I'm one who has seen the slushpile from both sides - I have made a number of sales, books, short stories, articles, though I have received enough rejection slips to wallpaper the smallest room in my house, and I have also done slush reading for Andromeda Spaceways Inflight Magazine. Once, I was called on to do a reader's report for a book proposal. The writer concerned was a personal friend. The publisher wanted to publish it if they could, but had problems with it. However, they wished to be fair. As it happened, I felt that there was nothing wrong with it that a bit of chopping and changing wouldn't fix, about two hours' work. I said so, the publisher agreed and the book was duly published. Just as well - I would have hated to have found it unpublishable!
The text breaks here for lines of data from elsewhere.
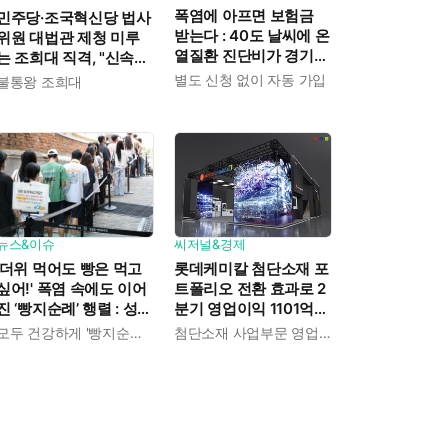
폭염에 아프면 보험금
민주당·조국혁신당 법사
받는다 : 40도 날씨에 온
위원 대법관 제청 미루
열질환 진단비가 경기도
는 조희대 직격, "신속한
민에게 주어진다
재판 약속도 저버려"
별도 신청 없이 자동 가입
불통왕 조희대
뉴스&이슈
씨저널&경제
'더위 먹어도 빵은 먹고
롯데케미칼 첨단소재 포
싶어!' 폭염 속에도 이어
트폴리오 전환 효과로 2
진 ‘빵지순례’ 행렬 : 성심
분기 영업이익 1101억
당이 대기 손님 위해 준
흑자전환 : 대산·여수 사
모두 건강하게 '빵지순례' 마치시길.
첨단소재 사업부문 영업이익 1325억 원
비한 것들
업재편으로 체질개선 속
도 높인다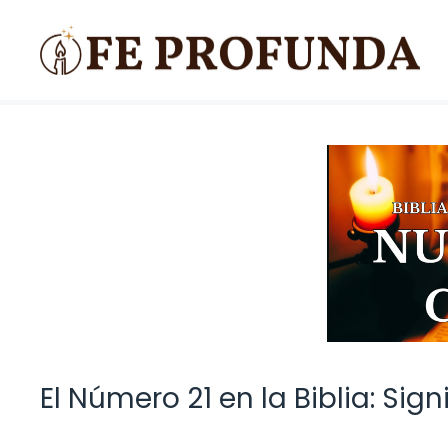
Saltar
al
contenido
El Número 21 en la Biblia: Sig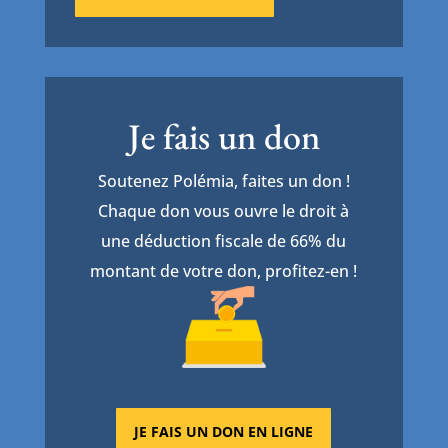
Je fais un don
Soutenez Polémia, faites un don !
Chaque don vous ouvre le droit à
une déduction fiscale de 66% du
montant de votre don, profitez-en !
JE FAIS UN DON EN LIGNE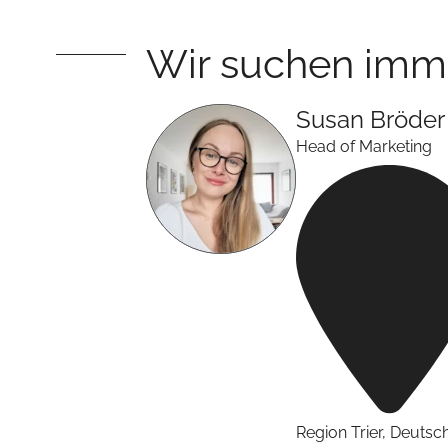
Wir suchen imm
Susan
Bröder
Head of Marketing
Region Trier
,
Deutsc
As a member of the ASIM list, I have found a bunch of people who feel terribly guilty every time they have to turn down a piece and have long, long discussions about what we should and shouldn't be considering in our reading. But with about 8200 submissions over the years, we just haven't been able to take everything, not even everything publishable.
Most submitters understand this and appreciate receiving comments, even when they hurt a bit. Occasionally we get someone who is so angry that we have called their baby ugly that they complain about it on their blogs. One, recently, referred to ASIM as "an amateur" publication in Australia - sorry, semi-pro, which means that everyone gets paid for their work except us - and us as "those clowns" because his (already much-rejected) masterpiece had been rejected again and he hadn't liked the comments and - shock, horror! - had been kept waiting for a couple of months. I admit that we rarely keep anyone waiting for longer than a couple of weeks, unless they are in our "slush pool", which means they have some chance, at least, of being published. This was an unusual case, but there was good reason for the delay. In this case, my opinion is that the only amateur was the author. Such unprofessional behaviour is unlikely to get him published by one of the bigger magazines, and if he does succeeed, it will probably be once only, after which his behaviour will get the hard-working publishers offside.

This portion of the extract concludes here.